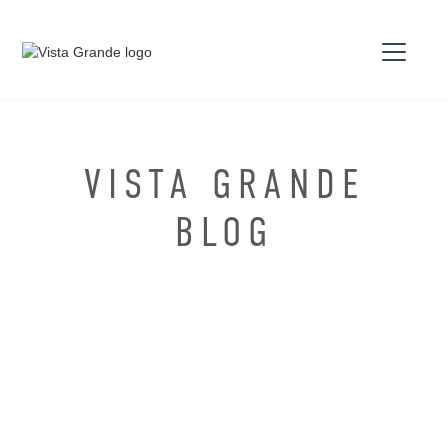
VISTA GRANDE
BLOG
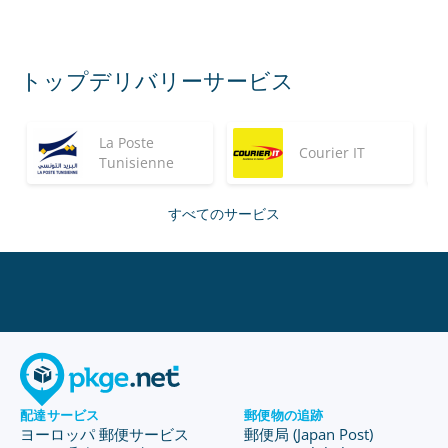
トップデリバリーサービス
La Poste
Courier IT
Tunisienne
すべてのサービス
配達サービス
郵便物の追跡
ヨーロッパ 郵便サービス
郵便局 (Japan Post)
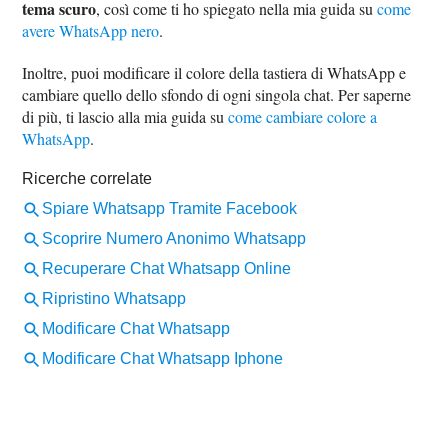
tema scuro
, così come ti ho spiegato nella mia guida su
come
avere WhatsApp nero
.
Inoltre, puoi modificare il colore della tastiera di WhatsApp e
cambiare quello dello sfondo di ogni singola chat. Per saperne
di più, ti lascio alla mia guida su
come cambiare colore a
WhatsApp
.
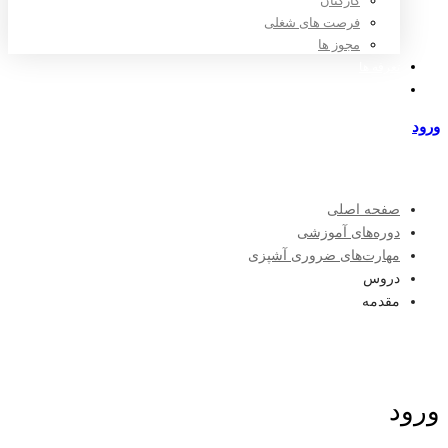
کارکنان
فرصت های شغلی
مجوز ها
تعرفه ها
مراکز طرف قرارداد
ورود
عضویت
صفحه اصلی
دوره‌های آموزشی
مهارت‌های ضروری آشپزی
دروس
مقدمه
ورود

········

_Exercise brief_
If a line in the material contains "WhatsApp", show it.

_Expected answer_
avere WhatsApp nero
Inoltre, puoi modificare il colore della tastiera di WhatsApp e
WhatsApp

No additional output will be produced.